Additive Manufacturing or 3D Printing: Additive manufacturing is next up on the list of technologies that are not quite ready for scale. Additive manufacturing shows excellent potential for the on-demand production of critical replacement parts or product customization. But while additive manufacturing currently works well for prototyping and visual proof of concept, it is not yet ready for higher volume production. However, that does not mean that you shouldn’t be conducting pilot projects with the technology. Your company should still investigate how additive manufacturing can be used to serve customers (both internally and externally) in new ways. But you should likely not be buying your systems until you are ready to scale up their use, as the tools and level of expertise involved are quickly evolving. Instead, work closely with companies specializing in additive manufacturing or companies with additive manufacturing capabilities that supplement their already proven capabilities in contract manufacturing.
Augmented Reality (AR): While other technologies that expand human capabilities, such as AI and Robotics, are proving to be capable of producing value today, current applications of AR have not found a great deal of traction. Despite great implementation examples in entertainment, gaming, and industrial, AR has not been widely adopted in industrial settings yet. The primary exception is in the areas of maintenance and manufacturing tasks, where AR is helping workers to learn and better perform a wide range of functions. For example, AR enables better evaluation and guidance during processes rather than relying on post-process quality control checks after mistakes are made.
Organizations that are not already exploring use-cases for AR in maintenance and manufacturing that involves replacing or enhancing the use of manuals. They should consider whether employee training could be improved by learning to do a task first in an AR or virtual reality (VR) environment, similar to flight simulators.
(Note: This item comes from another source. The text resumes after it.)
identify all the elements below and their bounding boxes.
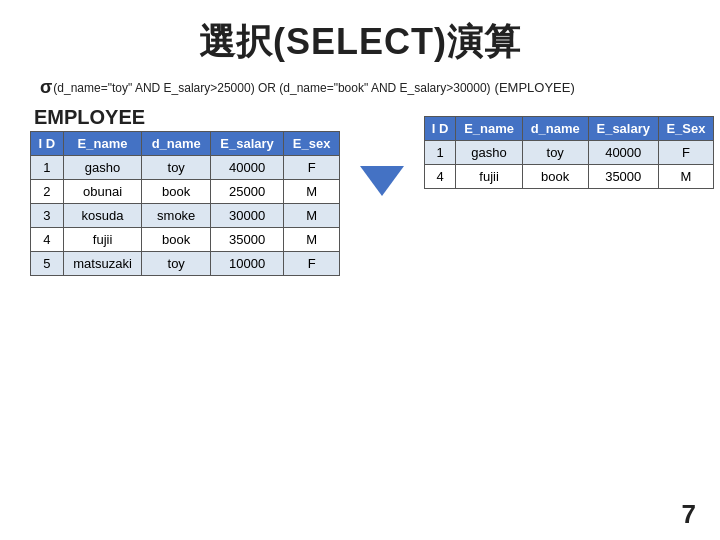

Be aware that the future may bring a broader range of applications when AR and VR no longer require costly custom applications development.
To summarize, first, the focus should be on emerging needs and not the technologies. It is easy to get carried away by the emerging technologies and their promises. Instead, focus first on the customer or at least the end customer. Then working backwards through the supply chain and identifying how these new technologies can be applied to the business will help you save money, time and resources. Finally, the way forward, technology solutions will need to provide shared value among a network of partners, like in a cloud-based ecosystem that offers solid capabilities for data gathering, filtering, analysis, advice, evaluation, communication, resource allocation, and measurement. The skills we learned in the elementary school of “working and playing well together” (Collaboration) need to become one of the core capabilities for every organization to succeed and take full advantage of the emerging technologies that will address the supply chain challenges.